Linear Regression, Mixture Modeling, and Gradient Boosting to Predict Box Office Revenue: Leveraging Machine Learning in Volatile Industries
Open Access
Author:
Pevner, Joseph
Area of Honors:
Finance
Degree:
Bachelor of Science
Document Type:
Thesis
Thesis Supervisors:
Lingzhou Xue, Thesis Supervisor Brian Spangler Davis, Thesis Honors Advisor
Keywords:
Machine Learning Finance Film
Abstract:
Financial decision-making fundamentally relies upon our ability to accurately predict future cash flows, though in highly volatile markets, this poses an existential difficulty. This thesis explores the growing paradigm of applying regression and machine learning techniques to financial forecasting through a case-study of the notoriously erratic film industry. In this exploration, we pose three models of increasing complexity—a multiple linear regression, finite mixture model, and gradient boosting—to predict Domestic Box Office Revenue based upon several pre-release factors. Exploratory analysis, data wrangling, and feature engineering are employed upon a high-dimensional vendor-acquired dataset, emphasizing the importance of ensuring data quality prior to prediction. Each model is trained with five-fold cross-validation and five repetitions to promote robust and extrapolatable predictions. Comparing the evaluation metrics such as the Pearson Correlation Coefficient, Spearman’s Correlation Coefficient, Mean Absolute Error, and Root Mean Squared Error across the three models demonstrates an increase in linearity and reduction in prediction error across an increase in model complexity.

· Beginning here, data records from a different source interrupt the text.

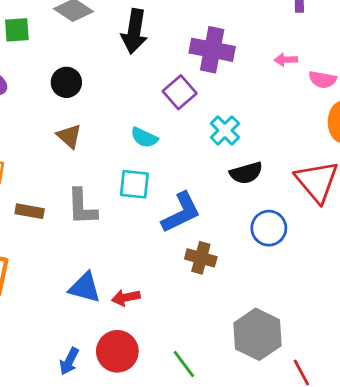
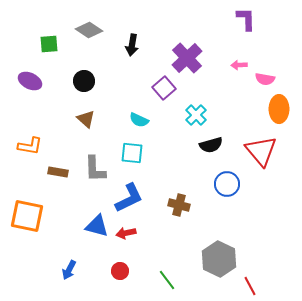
black arrow: (134, 31) -> (132, 45), size x0.7
purple cross: (212, 50) -> (187, 58), turned 36
blue L-shape: (181, 213) -> (129, 198), moved
red circle: (117, 351) -> (120, 271), size x0.6
blue arrow: (69, 361) -> (69, 270), moved

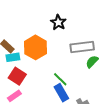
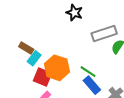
orange hexagon: (36, 47) -> (57, 68), moved
cyan rectangle: (13, 57) -> (34, 58), turned -32

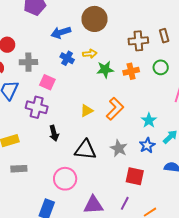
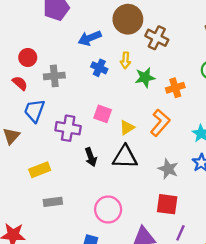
brown cross: (138, 41) -> (157, 38), moved, turned 36
yellow arrow: (90, 54) -> (125, 60), turned 104
orange cross: (131, 71) -> (175, 88), moved
pink square: (47, 82) -> (103, 114), moved
black triangle: (85, 150) -> (125, 157), moved
red square: (135, 176) -> (167, 204), moved

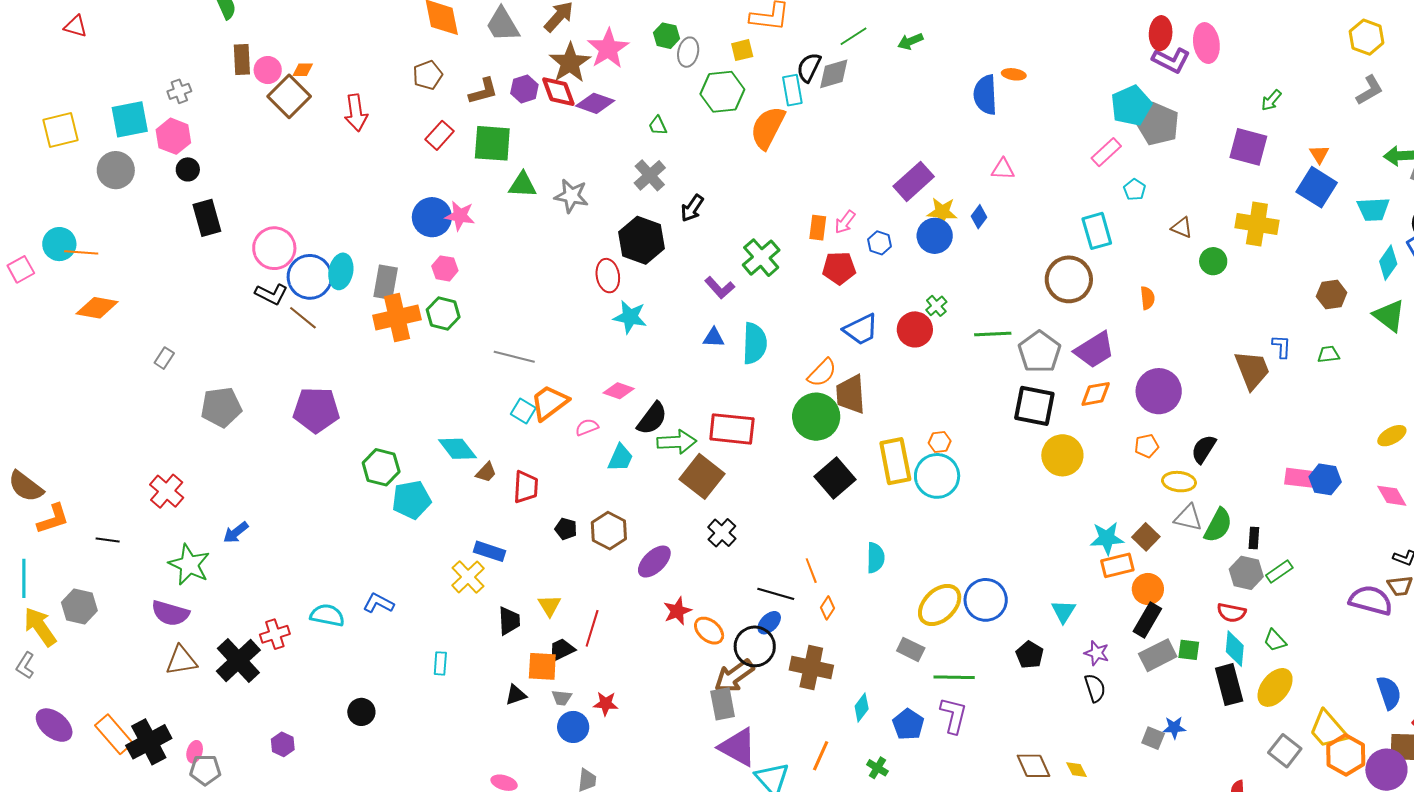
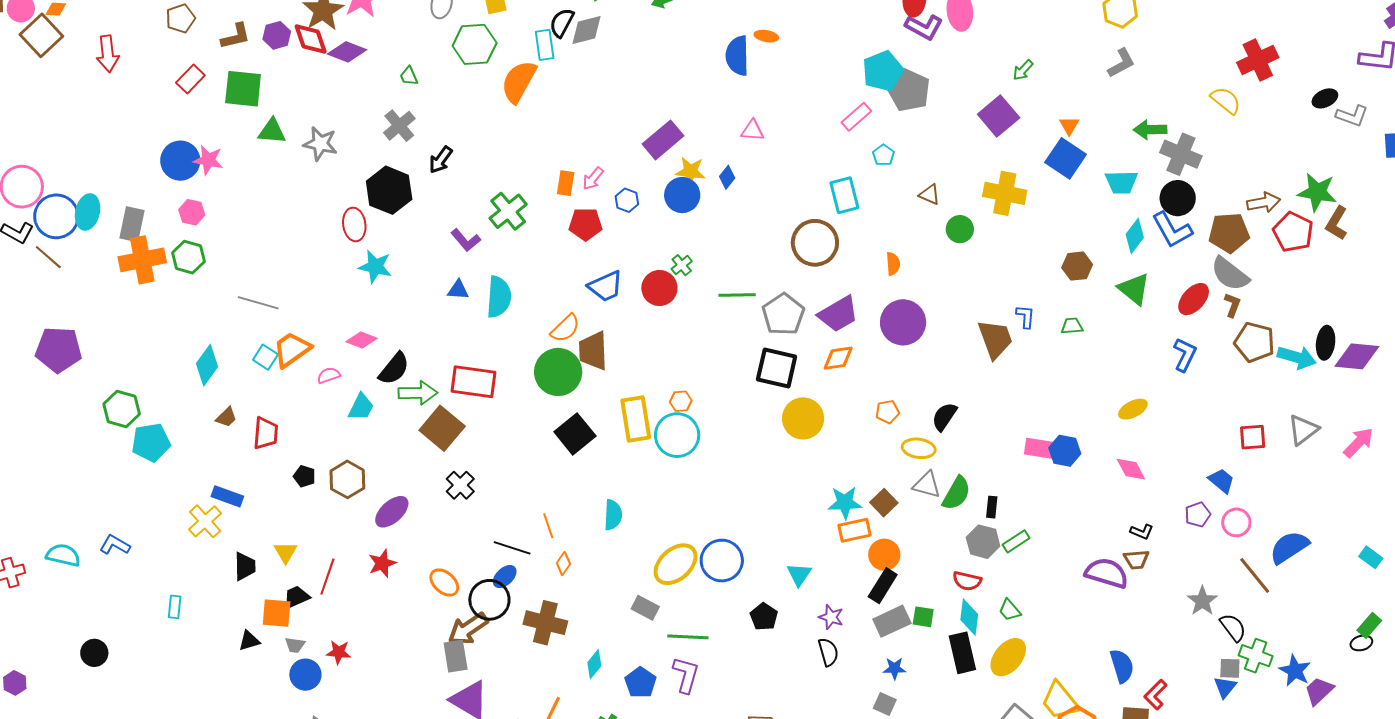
purple square: (1248, 147) -> (999, 116), turned 33
purple circle: (1159, 391) -> (903, 322), moved
cyan diamond: (457, 449) -> (207, 365), moved, turned 72
red star: (677, 611) -> (382, 563), moved
blue star: (1174, 728) -> (895, 668), moved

We find that the gradient boosted model is most effective in predicting revenues, approximately halving error from the baseline linear regression model, though the model poses difficulty in extracting general insights. We further submit finite mixture modeling as a balanced approach in maintaining algorithmic interpretability while generating accurate estimates. These findings demonstrate the ability of high-powered machine learning algorithms, such as expectation-maximization and gradient boosting, to forecast revenue in volatile financial environments.